There is clearly a need to establish the ideal duration of tacrolimus therapy with protocols addressing the time on tapering its dose. It is currently unknown whether completely stopping all immunosuppressants is preferable to their long-term use. For example, Butani et al. [8] reported a series of 16 children treated with tacrolimus for 27 months; however, they do not clearly state the length of the final follow-up period. Although these authors observed a high rate of complete remission (n = 15), 46% of these patients were still on steroids and 87% on tacrolimus at the end of the study [8]. In our series, we were able to completely stop all immunossuppressant in eight children (50%). Interestingly, Westhoff et al. [15] have also described secondary resistance to tacrolimus in one patient with SRNS–FSGS, which may be yet another factor to consider in a longer treatment time with tacrolimus.

Taking into account the heterogeneity of the response after tacrolimus therapy, we suggest the close monitoring of all children with SRNS, even after complete remission of the NS has been achieved. Such an approach will facilitate the prompt re-initiation of tacrolimus therapy upon detection of proteinuria to prevent progression to ESRD.

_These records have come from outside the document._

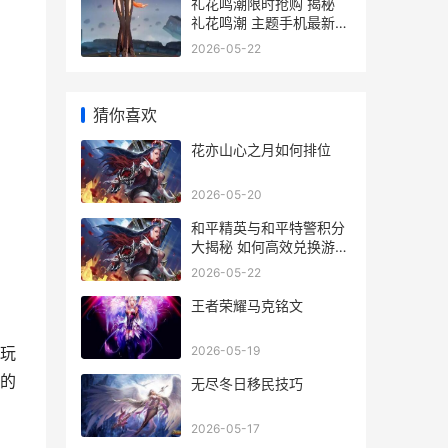
礼花鸣潮限时抢购 揭秘
礼花鸣潮 主题手机最新优
惠价格
2026-05-22
猜你喜欢
花亦山心之月如何排位
2026-05-20
和平精英与和平特警积分
大揭秘 如何高效兑换游戏
资源
2026-05-22
王者荣耀马克铭文
2026-05-19
玩
的
无尽冬日移民技巧
2026-05-17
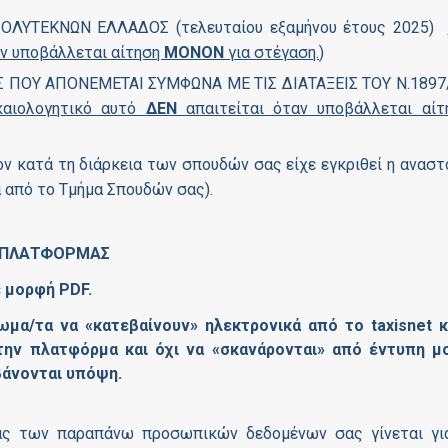
ΛΥΤΕΚΝΩΝ ΕΛΛΑΔΟΣ (τελευταίου εξαμήνου έτους 2025)
αν υποβάλλεται αίτηση
ΜΟΝΟΝ
για στέγαση.
)
ΠΟΥ ΑΠΟΝΕΜΕΤΑΙ ΣΥΜΦΩΝΑ ΜΕ ΤΙΣ ΔΙΑΤΑΞΕΙΣ ΤΟΥ Ν.1897
καιολογητικό αυτό
ΔΕΝ
απαιτείται όταν υποβάλλεται αίτ
ατά τη διάρκεια των σπουδών σας είχε εγκριθεί η αναστ
α από το Τμήμα Σπουδών σας).
Σ ΠΛΑΤΦΟΡΜΑΣ
σε μορφή
PDF
.
ίωμα/τα να «κατεβαίνουν» ηλεκτρονικά από το
taxisnet
κ
την πλατφόρμα και όχι να «σκανάρονται» από έντυπη μ
βάνονται υπόψη.
ας των παραπάνω προσωπικών δεδομένων σας γίνεται γι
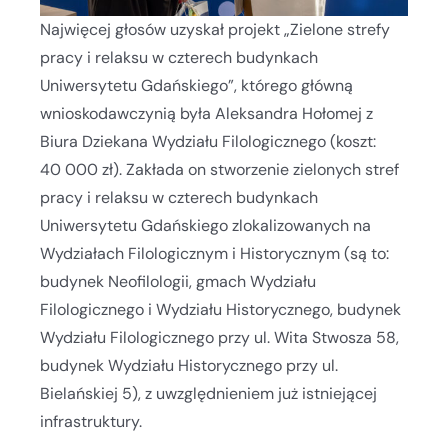
Najwięcej głosów uzyskał projekt „Zielone strefy
pracy i relaksu w czterech budynkach
Uniwersytetu Gdańskiego”, którego główną
wnioskodawczynią była Aleksandra Hołomej z
Biura Dziekana Wydziału Filologicznego (koszt:
40 000 zł). Zakłada on stworzenie zielonych stref
pracy i relaksu w czterech budynkach
Uniwersytetu Gdańskiego zlokalizowanych na
Wydziałach Filologicznym i Historycznym (są to:
budynek Neofilologii, gmach Wydziału
Filologicznego i Wydziału Historycznego, budynek
Wydziału Filologicznego przy ul. Wita Stwosza 58,
budynek Wydziału Historycznego przy ul.
Bielańskiej 5), z uwzględnieniem już istniejącej
infrastruktury.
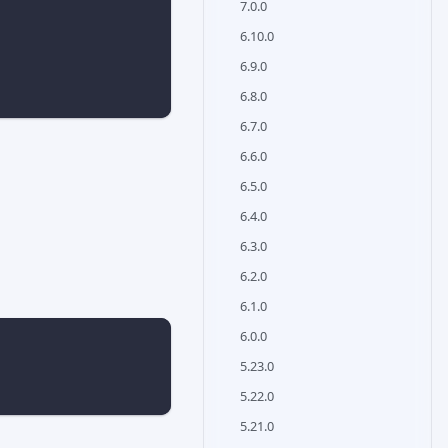
7.0.0
6.10.0
6.9.0
6.8.0
6.7.0
6.6.0
6.5.0
6.4.0
6.3.0
6.2.0
6.1.0
6.0.0
5.23.0
5.22.0
5.21.0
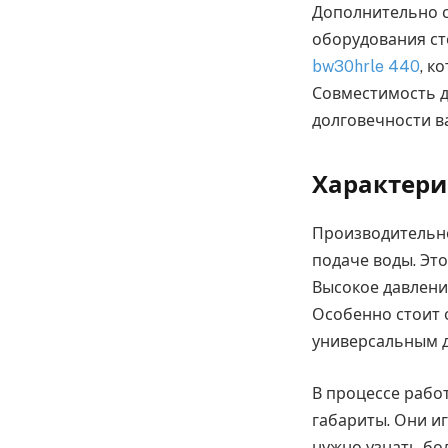
Дополнительно с
оборудования ст
bw30hrle 440
, к
Совместимость д
долговечности в
Характери
Производительно
подаче воды. Эт
Высокое давлени
Особенно стоит 
универсальным д
В процессе рабо
габариты. Они и
нужно узнать бо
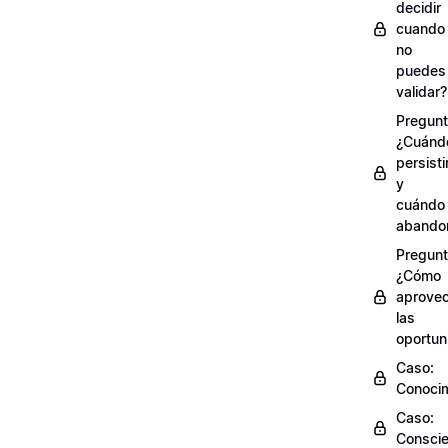
decidir
cuando
no
puedes
validar?
Pregunt
¿Cuánd
persisti
y
cuándo
abando
Pregunt
¿Cómo
aprove
las
oportun
Caso:
Conocim
Caso:
Conscie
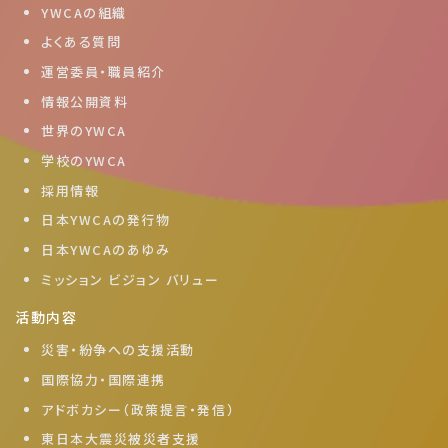
YWCAの組織
よくある質問
運営委員・職員紹介
情報公開資料
世界のYWCA
学校のYWCA
採用情報
日本YWCAの発行物
日本YWCAのあゆみ
ミッション ビジョン バリュー
活動内容
災害・紛争への支援活動
国際協力・国際連携
アドボカシー（政策提言・発信）
東日本大震災被災者支援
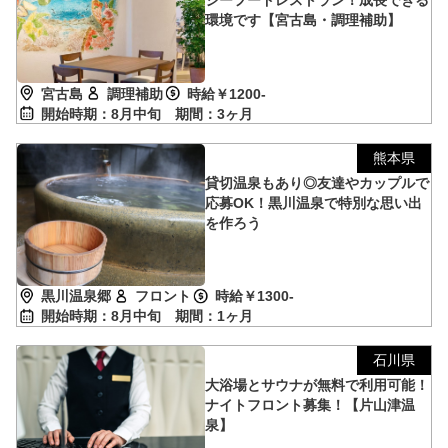
シーフードレストラン！成長できる
環境です【宮古島・調理補助】
宮古島
調理補助
時給￥1200-
開始時期：8月中旬
期間：3ヶ月
熊本県
貸切温泉もあり◎友達やカップルで
応募OK！黒川温泉で特別な思い出
を作ろう
黒川温泉郷
フロント
時給￥1300-
開始時期：8月中旬
期間：1ヶ月
石川県
大浴場とサウナが無料で利用可能！
ナイトフロント募集！【片山津温
泉】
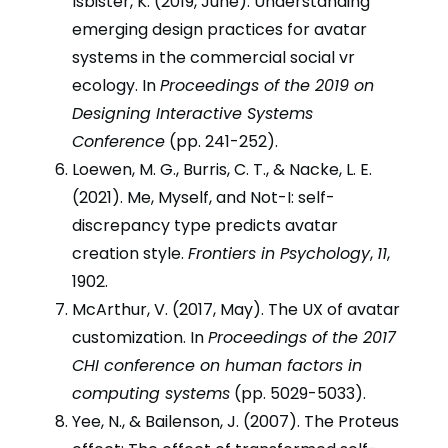
Isbister, K. (2019, June). Understanding
emerging design practices for avatar
systems in the commercial social vr
ecology. In
Proceedings of the 2019 on
Designing Interactive Systems
Conference
(pp. 241-252).
Loewen, M. G., Burris, C. T., & Nacke, L. E.
(2021). Me, Myself, and Not-I: self-
discrepancy type predicts avatar
creation style.
Frontiers in Psychology
,
11
,
1902.
McArthur, V. (2017, May). The UX of avatar
customization. In
Proceedings of the 2017
CHI conference on human factors in
computing systems
(pp. 5029-5033).
Yee, N., & Bailenson, J. (2007). The Proteus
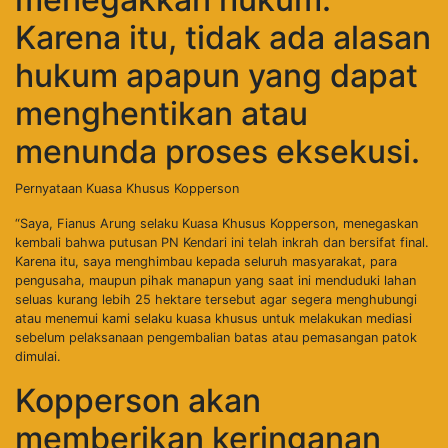
Karena itu, tidak ada alasan
hukum apapun yang dapat
menghentikan atau
menunda proses eksekusi.
Pernyataan Kuasa Khusus Kopperson
“Saya, Fianus Arung selaku Kuasa Khusus Kopperson, menegaskan
kembali bahwa putusan PN Kendari ini telah inkrah dan bersifat final.
Karena itu, saya menghimbau kepada seluruh masyarakat, para
pengusaha, maupun pihak manapun yang saat ini menduduki lahan
seluas kurang lebih 25 hektare tersebut agar segera menghubungi
atau menemui kami selaku kuasa khusus untuk melakukan mediasi
sebelum pelaksanaan pengembalian batas atau pemasangan patok
dimulai.
Kopperson akan
memberikan keringanan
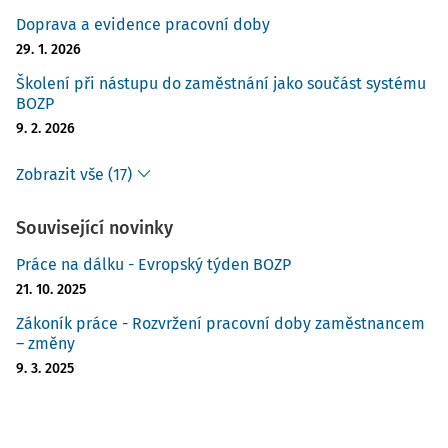
Doprava a evidence pracovní doby
29. 1. 2026
Školení při nástupu do zaměstnání jako součást systému
BOZP
9. 2. 2026
Zobrazit vše (17)
Související novinky
Práce na dálku - Evropský týden BOZP
21. 10. 2025
Zákoník práce - Rozvržení pracovní doby zaměstnancem
– změny
9. 3. 2025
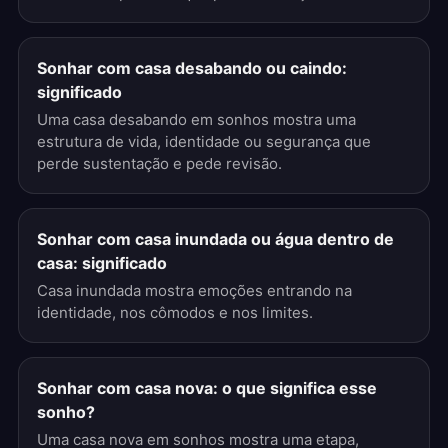
Sonhar com casa desabando ou caindo:
significado
Uma casa desabando em sonhos mostra uma
estrutura de vida, identidade ou segurança que
perde sustentação e pede revisão.
Sonhar com casa inundada ou água dentro de
casa: significado
Casa inundada mostra emoções entrando na
identidade, nos cômodos e nos limites.
Sonhar com casa nova: o que significa esse
sonho?
Uma casa nova em sonhos mostra uma etapa,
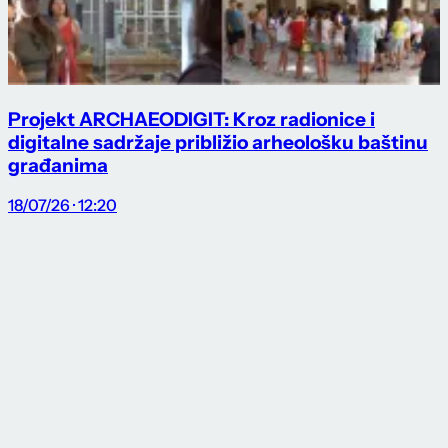
Projekt ARCHAEODIGIT: Kroz radionice i
digitalne sadržaje približio arheološku baštinu
građanima
18/07/26 · 12:20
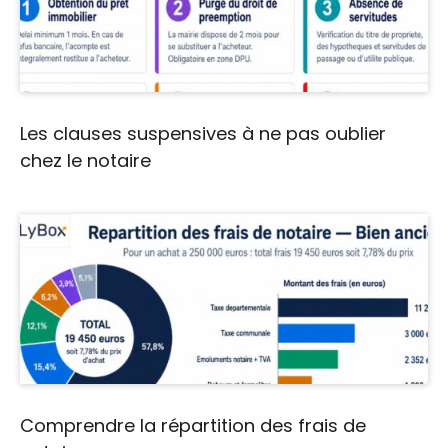
Les clauses suspensives à ne pas oublier
chez le notaire
Comprendre la répartition des frais de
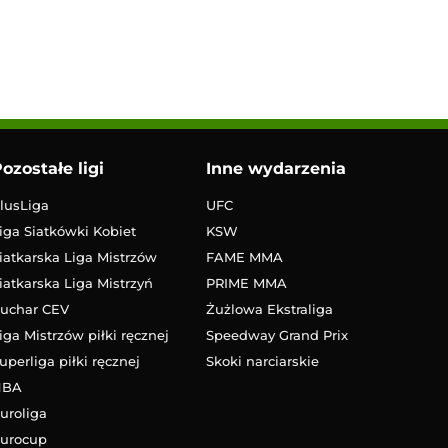
ozostałe ligi
Inne wydarzenia
lusLiga
UFC
iga Siatkówki Kobiet
KSW
iatkarska Liga Mistrzów
FAME MMA
iatkarska Liga Mistrzyń
PRIME MMA
uchar CEV
Żużlowa Ekstraliga
iga Mistrzów piłki ręcznej
Speedway Grand Prix
uperliga piłki ręcznej
Skoki narciarskie
NBA
uroliga
urocup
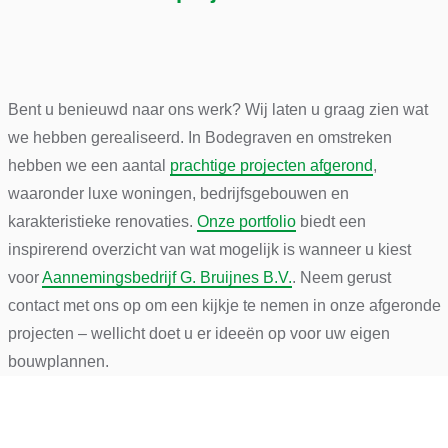
Bent u benieuwd naar ons werk? Wij laten u graag zien wat
we hebben gerealiseerd. In Bodegraven en omstreken
hebben we een aantal
prachtige projecten afgerond
,
waaronder luxe woningen, bedrijfsgebouwen en
karakteristieke renovaties.
Onze portfolio
biedt een
inspirerend overzicht van wat mogelijk is wanneer u kiest
voor
Aannemingsbedrijf G. Bruijnes B.V.
. Neem gerust
contact met ons op om een kijkje te nemen in onze afgeronde
projecten – wellicht doet u er ideeën op voor uw eigen
bouwplannen.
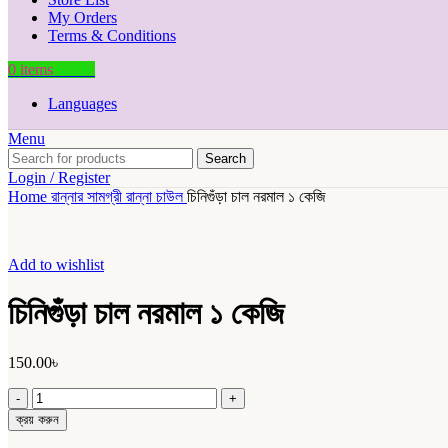
My Orders
Terms & Conditions
0
items
0.00
৳
Languages
Menu
Search
Login / Register
Home
রান্নার সামগ্রী
রান্না
চাউল
চিনিগুঁড়া চাল নরমাল ১ কেজি
Add to wishlist
চিনিগুঁড়া চাল নরমাল ১ কেজি
150.00
৳
চিনিগুঁড়া
চাল
ক্রয় করুন
নরমাল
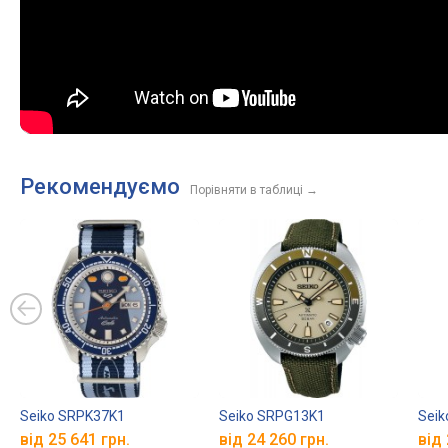
Рекомендуємо
Порівняти в таблиці
→
Seiko SRPK37K1
Seiko SRPG13K1
Seik
від 25 641 грн.
від 24 260 грн.
від 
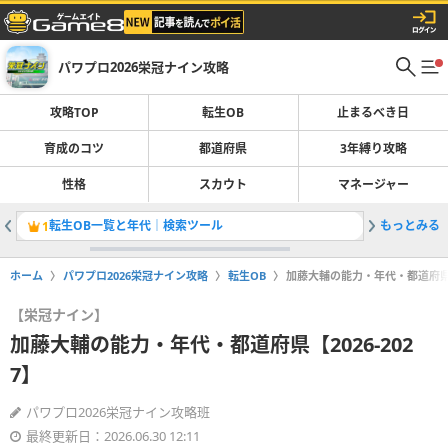
パワプロ2026栄冠ナイン攻略
攻略TOP
転生OB
止まるべき日
育成のコツ
都道府県
3年縛り攻略
性格
スカウト
マネージャー
転生OB一覧と年代｜検索ツール
もっとみる
止まるべ
1
2
ホーム
パワプロ2026栄冠ナイン攻略
転生OB
加藤大輔の能力・年代・都道府県【2
【栄冠ナイン】
加藤大輔の能力・年代・都道府県【2026-202
7】
パワプロ2026栄冠ナイン攻略班
最終更新日：2026.06.30 12:11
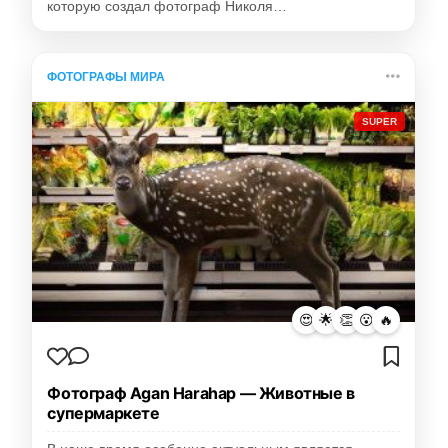
которую создал фотограф Николя…
ФОТОГРАФЫ МИРА
SUPER
😍
🌟
👏
😮
🔥
Фотограф Agan Harahap — Животные в
супермаркете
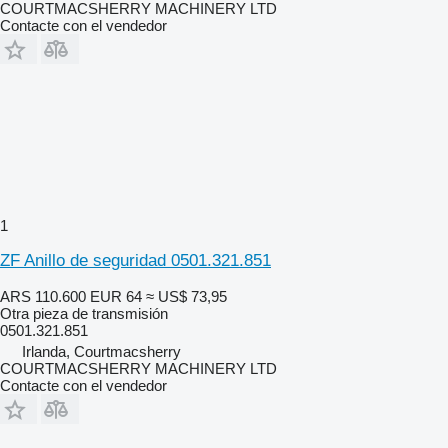
COURTMACSHERRY MACHINERY LTD
Contacte con el vendedor
1
ZF Anillo de seguridad 0501.321.851
ARS 110.600
EUR 64
≈ US$ 73,95
Otra pieza de transmisión
0501.321.851
Irlanda, Courtmacsherry
COURTMACSHERRY MACHINERY LTD
Contacte con el vendedor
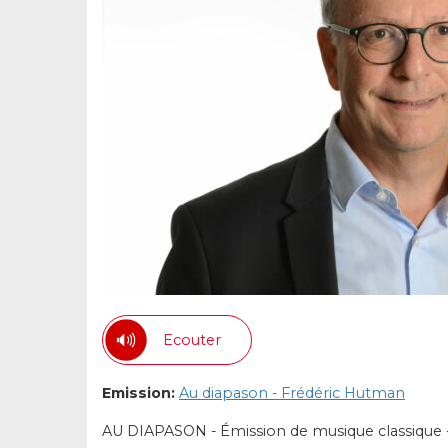
Ecouter
Emission:
Au diapason - Frédéric Hutman
AU DIAPASON - Émission de musique classique 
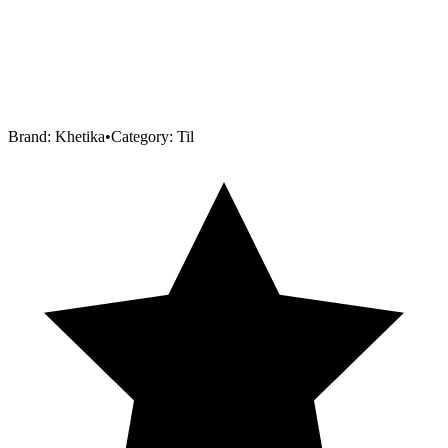
Brand:
Khetika
•
Category:
Til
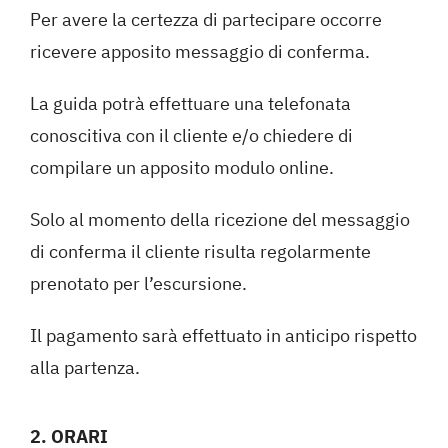
Per avere la certezza di partecipare occorre
ricevere apposito messaggio di conferma.
La guida potrà effettuare una telefonata
conoscitiva con il cliente e/o chiedere di
compilare un apposito modulo online.
Solo al momento della ricezione del messaggio
di conferma il cliente risulta regolarmente
prenotato per l’escursione.
Il pagamento sarà effettuato in anticipo rispetto
alla partenza.
2. ORARI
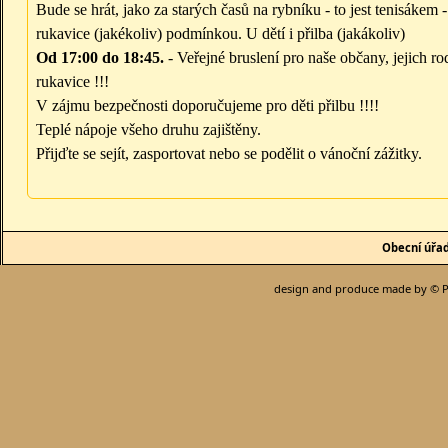
Bude se hrát, jako za starých časů na rybníku - to jest tenisáke
rukavice (jakékoliv) podmínkou. U dětí i přilba (jakákoliv)
Od 17:00 do 18:45.
- Veřejné bruslení pro naše občany, jejich rod
rukavice !!!
V zájmu bezpečnosti doporučujeme pro děti přilbu !!!!
Teplé nápoje všeho druhu zajištěny.
Přijďte se sejít, zasportovat nebo se podělit o vánoční zážitky.
Obecní úřa
design and produce made by © P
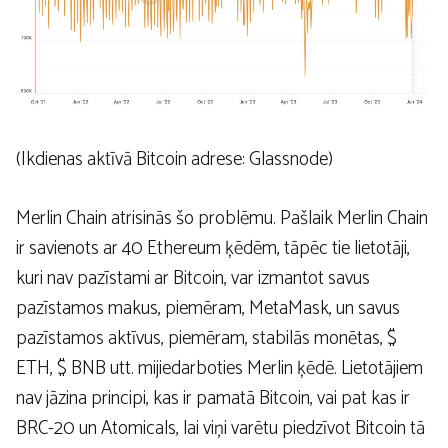
(Ikdienas aktīvā Bitcoin adrese: Glassnode)
Merlin Chain atrisinās šo problēmu. Pašlaik Merlin Chain
ir savienots ar 40 Ethereum ķēdēm, tāpēc tie lietotāji,
kuri nav pazīstami ar Bitcoin, var izmantot savus
pazīstamos makus, piemēram, MetaMask, un savus
pazīstamos aktīvus, piemēram, stabilās monētas, $
ETH, $ BNB utt. mijiedarboties Merlin ķēdē. Lietotājiem
nav jāzina principi, kas ir pamatā Bitcoin, vai pat kas ir
BRC-20 un Atomicals, lai viņi varētu piedzīvot Bitcoin tā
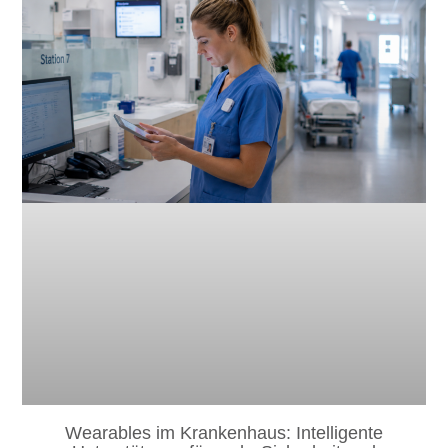
Wearables im Krankenhaus: Intelligente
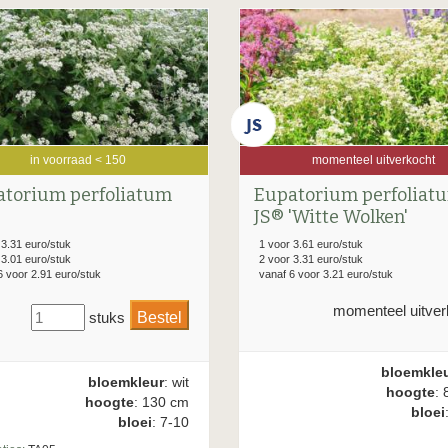
in voorraad < 150
momenteel uitverkocht
torium perfoliatum
Eupatorium perfoliat
JS® 'Witte Wolken'
 3.31 euro/stuk
1 voor 3.61 euro/stuk
 3.01 euro/stuk
2 voor 3.31 euro/stuk
6 voor 2.91 euro/stuk
vanaf 6 voor 3.21 euro/stuk
momenteel uitver
stuks
bloemkle
bloemkleur
: wit
hoogte
: 
hoogte
: 130 cm
bloei
bloei
: 7-10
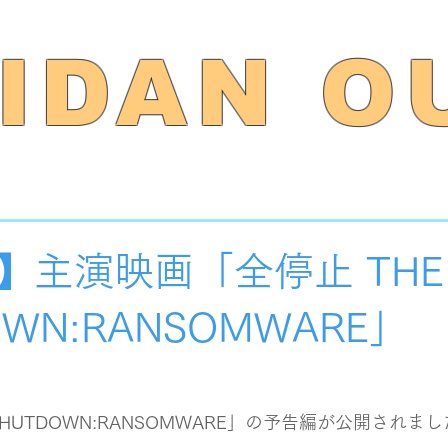
IDAN O
】主演映画「全停止 THE
OWN:RANSOMWARE」
SHUTDOWN:RANSOMWARE」の予告編が公開されま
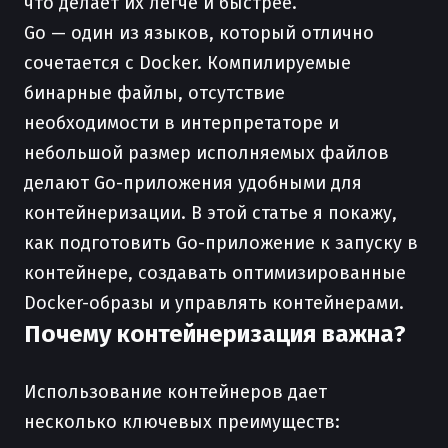
что делает их легче и быстрее.
Go — один из языков, который отлично
сочетается с Docker. Компилируемые
бинарные файлы, отсутствие
необходимости в интерпретаторе и
небольшой размер исполняемых файлов
делают Go-приложения удобными для
контейнеризации. В этой статье я покажу,
как подготовить Go-приложение к запуску в
контейнере, создавать оптимизированные
Docker-образы и управлять контейнерами.
Почему контейнеризация важна?
Использование контейнеров дает
несколько ключевых преимуществ:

We conclude that tacrolimus therapy in children with severe NS is well tolerated and initially quite efficacious in achieving remission. A well-designed, adequately powered, randomized controlled trial comparing tacrolimus with or without prednisone with other treatments (namely rituximab) in children with SRNS without genetic mutation is required to develop the needed protocols. Studies with a long-term follow-up with close monitoring are also required to determine the ideal length of tacrolimus therapy in children with SRNS in order to improve long-term renal survival, particularly in those patients with FSGS.